El gran tema que nos presenta la primera parte de este pasaje es la fidelidad a los mandamientos divinos que hemos recibido. Jesús no viene a abolir los mandamientos de Dios, sino a darles cumplimiento. Él nos ayuda a comprenderlos mejor en su sentido más profundo. Por ejemplo, nos dice que no solo hay que rendir cuentas ante el tribunal por haber matado, sino ya mucho antes, al haber despojado de su honor al hermano, haberlo ofendido o insultado. De una u otra forma, con estos actos también se lo está matando, ¡y esto es vergonzoso a los ojos de Dios! Si el Señor nos llama incluso a orar por nuestros enemigos (cf. Mt 5,44), ¡cuánto más se ofende el amor al insultar al propio hermano!

 El tierno amor de Dios ha de hacerse realidad entre nosotros, los hombres. Pero como aún no comprendemos del todo este amor, el Señor nos lo explica una y otra vez; y, más aún, lo derrama en nuestros corazones a través de su Espíritu (cf. Rom 5,5).

 Lo que a continuación nos dice el Señor en el evangelio de hoy también se relaciona con la manera en que Dios quiere que nos tratemos. Antes de acudir a Él, hemos de aclarar las diferencias que tengamos con nuestro hermano, hemos de arreglar las cosas con él, para que nada se interponga entre Dios y nosotros. Porque sólo un corazón reconciliado puede ser receptivo al amor de Dios, porque no se encierra en sí mismo. ¡E incluso con el adversario hemos de hacer las paces!

 En este texto se hace muy concreto el contenido y la finalidad de los mandamientos. Jesús nos dice claramente que el matrimonio -como la Iglesia enseña- es indisoluble. Se trata aquí de una verdad que en la sociedad actual es cada vez menos comprendida y practicada. La altísima dignidad del matrimonio está ligada a la singularidad de la unión entre el hombre y la mujer, que abarca cuerpo, alma y espíritu. De ahí procede un lazo que ha de mantenerse por toda la vida, también para garantizar la seguridad de los hijos.

 Después el Señor se detiene también a explicar el juramento. Al final nos deja en claro que, en realidad, no tenemos necesidad de jurar, pues Dios quiere que seamos claros: que nuestro sí sea un sí, y nuestro no, un rotundo no. Este “sí” o “no” ha de extenderse a toda nuestra vida, pues tiene algo que ver con la honestidad y claridad que Dios quiere de nosotros.
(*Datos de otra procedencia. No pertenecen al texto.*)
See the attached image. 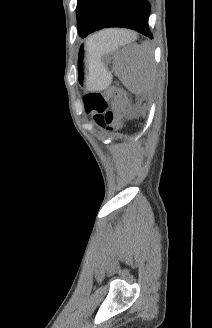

Por supuesto que debemos guardar nuestra palabra cuando hemos prometido algo, por eso ya no es necesario jurarlo. Toda nuestra vida debe ser coherente con nuestros principios; no podemos dejar las puertas abiertas cuando es momento de tomar decisiones. Sería preferible cometer errores de vez en cuando y después corregirlos, que estar siempre evadiendo las decisiones.

 Vemos, pues, que en Jesús continúa la Revelación al Pueblo de Israel; o, mejor dicho, toda Revelación anterior a su venida desemboca en Él y encuentra en Él su plenitud. Al seguir a Jesús, su amor nos convierte en aquello que estamos llamados a ser. El amor y la verdad crean una unión indisoluble, y nosotros somos insertados en ella. En otras palabras: Jesús, quien es la Verdad misma por ser el Hijo de Dios, nos acoge en el misterio del amor divino. En Él encontramos nuestro hogar y nuestra búsqueda cambia. Si antes buscábamos a Dios, ahora es nuestra tarea poner en práctica el amor encontrado, tanto en nuestra íntima relación con Dios como en nuestra relación con las personas.